UPDATE 1-Italy to cut solar incentives in 2011-2013

Fri Jul 9, 2010 1:14pm EDT

* Large solar installations to take the biggest hit

* 3,000 MW cap on incentives for 3 years

* Innovative, concentrated PV plants to get extra support

(Updates with official detail release)

By Svetlana Kovalyova

MILAN, July 9 (Reuters) - Italy will cut production incentives for Europe's third-biggest solar power market in 2011-2013 with major cuts next year, its Industry Ministry said on Friday .

Solar energy has boomed in Italy since the launch in 2007 of the support scheme which lured investors ranging from families to banks and utilities and the world's major makers of solar power systems, such as U.S SunPower SPWRA.O.

Italy's long-awaited solar power incentive plan includes gradual cuts in feed-in tariffs for photovoltaic (PV) systems of about 30 percent in 2011 and 6 percent in both 2012 and 2013, according to the ministry.

Italy's regional governors approved the government's three-year solar incentives plan on Thursday after a series of delays which unnerved investors and added volatility to shares in Italian solar companies and international makers of PV systems which turn sunlight into power.

"We are fairly satisfied ... It is important to have the (national incentives) plan to be able to make investment plans for next year. The situation was critical before," Gianni Chianetta, chairman of the Assosolare industry body, told Reuters.

Italy is slashing incentives to bring them in line with falling prices of solar power systems and ease the burden on electricity bills while aiming to boost PV capacity to 8,000 megawatts in 2020 from 1,350 MW at present.

GRADUAL CUTS

Under the new incentive plan which replaces the one expiring this year, the feed-in tariff for big PV installations with a capacity of more than 5 MW will be cut every four months for a total of about 30 percent next year.

Feed-in tariffs guarantee operators steady returns for every kilowatt hour of produced power for 20 years under the Italian incentive scheme, among the most generous in Europe. Incentives for smaller PV installations will be gradually cut by up to about 20 percent next year. One-off 6 percent annual cuts are set for 2012 and 2013 under the new plan.

A limit of 3,000 MW will be put on the new conventional PV capacity to be covered by incentives over the next three years.
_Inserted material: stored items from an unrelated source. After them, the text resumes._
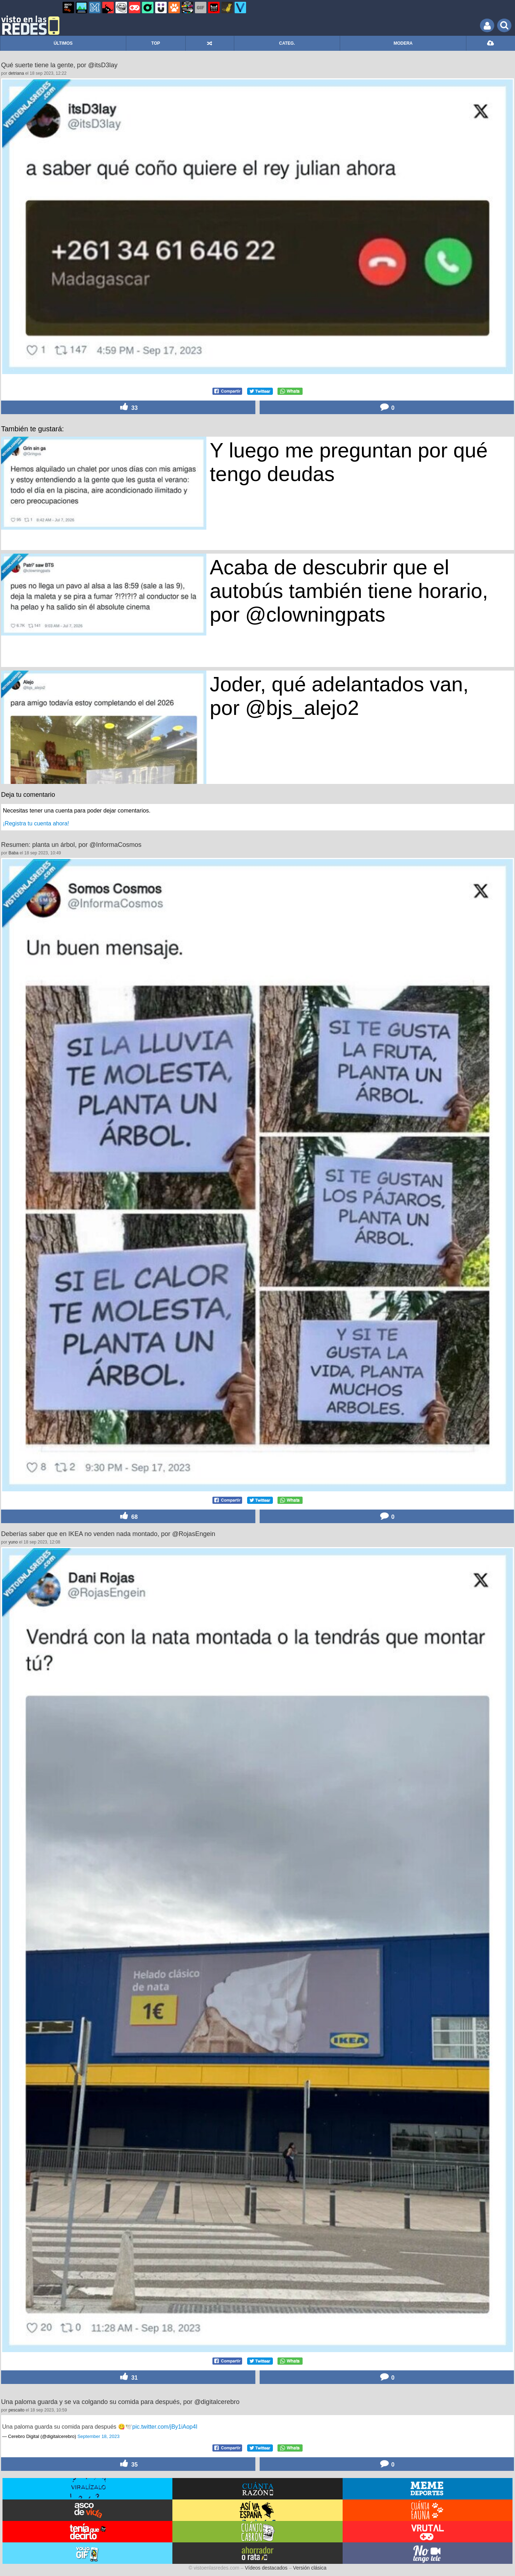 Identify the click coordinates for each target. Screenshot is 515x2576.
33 (128, 407)
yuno (13, 1542)
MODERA (402, 43)
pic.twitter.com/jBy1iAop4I (164, 2427)
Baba (14, 852)
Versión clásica (309, 2568)
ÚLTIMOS (63, 43)
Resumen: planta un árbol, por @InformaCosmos (71, 844)
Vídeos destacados (266, 2568)
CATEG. (287, 43)
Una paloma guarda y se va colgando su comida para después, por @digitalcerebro (120, 2401)
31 (128, 2377)
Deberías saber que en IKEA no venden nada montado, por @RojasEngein (108, 1533)
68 (128, 1516)
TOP (155, 43)
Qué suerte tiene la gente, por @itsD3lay (59, 65)
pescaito (17, 2410)
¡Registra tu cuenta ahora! (36, 823)
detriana (16, 73)
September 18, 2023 (98, 2436)
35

On top of that, 200 MW of concentrated PV capacity and 300 MW of other innovative PV technology, previously not covered by incentives, will get support.

Italy is Europe's No. 3 solar power producer after Germany and Spain and its market has attracted the world's leading PV system makers, including U.S. First Solar (FSLR.O), Suntech Power Holdings Co Ltd (STP.N), Japan's Mitsubishi Electric (6503.T), German's Solon (SOOG.DE) and Conergy CGYG.DE.